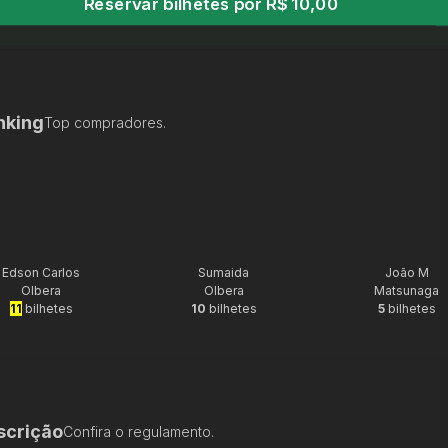
Reservar bilhetes por R$ 10,00
nking
Top compradores.
Edson Carlos
Sumaida
João M
Olbera
Olbera
Matsunaga
11
bilhetes
10
bilhetes
5
bilhetes
scrição
Confira o regulamento.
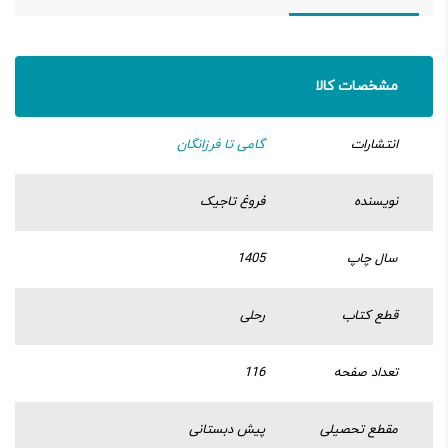
مشخصات کالا
انتشارات
گامی تا فرزانگان
نویسنده
فروغ تاجیک
سال چاپ
1405
قطع کتاب
رحلی
تعداد صفحه
116
مقطع تحصیلی
پیش دبستانی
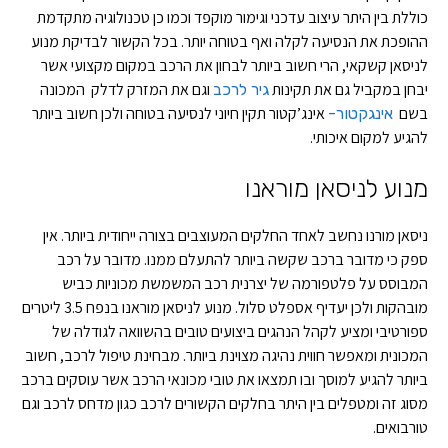
כוללת בין היתר עיצוב עדכני וגימור מוקפד וכמו כן טכנולוגיה מתקדמת
ההופכת את הנסיעה לקלה ואף בטוחה יותר. בכל הקשור לבדיקת מנוע
לניסאן קשקאי, הרי חשוב ביותר לבחון את הרכב במקום מקצועי אשר
יבחן במקביל גם את תקינות
וגם את המזרק לדלק המכונה
גיר לרכב
בשם
אינג’קטור תקין חיוני לנסיעה בטוחה ולכן חשוב ביותר
אינגקטור-
להגיע למקום איכותי.
מנוע לניסאן מוראנו
ניסאן מורנו נחשב לאחד החלקים המעוצבים בצורה ייחודית ביותר. אין
ספק כי מדובר ברכב שקשה ביותר להתעלם ממנו. מדובר על רכב
המבוסס על פלטפורמה של יצרנית רכב המשמשת מכוניות כביש
מובהקות ולכן יעדיף אספלט סלול. מנוע לניסאן מוראנו בנפח 3.5 ליטרים
ספורטיבי ומציע לקהל הנהגים ביצועים טובים בהשוואה לגודלה של
המכונית ומאפשר חווית נהיגה מצוינת ביותר. מבחינת טיפול לרכב, חשוב
ביותר להגיע למוסך ובו תמצאו את טובי מכונאי הרכב אשר עוסקים ברכב
מסוג זה ומטפלים בין היתר בחלקים הקשורים לרכב כגון מדחס לרכב וגם
טורבואים.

┄┄┄┄┄┄

- Task item: Output only an exact transcription of the lines above from the one with "ההופכת את הנסיעה" up to and including the one with "ספורטיבי ומציע לקהל".

- Completed exercise:
ההופכת את הנסיעה לקלה ואף בטוחה יותר. בכל הקשור לבדיקת מנוע
לניסאן קשקאי, הרי חשוב ביותר לבחון את הרכב במקום מקצועי אשר
יבחן במקביל גם את תקינות
וגם את המזרק לדלק המכונה
גיר לרכב
בשם
אינג’קטור תקין חיוני לנסיעה בטוחה ולכן חשוב ביותר
אינגקטור-
להגיע למקום איכותי.
מנוע לניסאן מוראנו
ניסאן מורנו נחשב לאחד החלקים המעוצבים בצורה ייחודית ביותר. אין
ספק כי מדובר ברכב שקשה ביותר להתעלם ממנו. מדובר על רכב
המבוסס על פלטפורמה של יצרנית רכב המשמשת מכוניות כביש
מובהקות ולכן יעדיף אספלט סלול. מנוע לניסאן מוראנו בנפח 3.5 ליטרים
ספורטיבי ומציע לקהל הנהגים ביצועים טובים בהשוואה לגודלה של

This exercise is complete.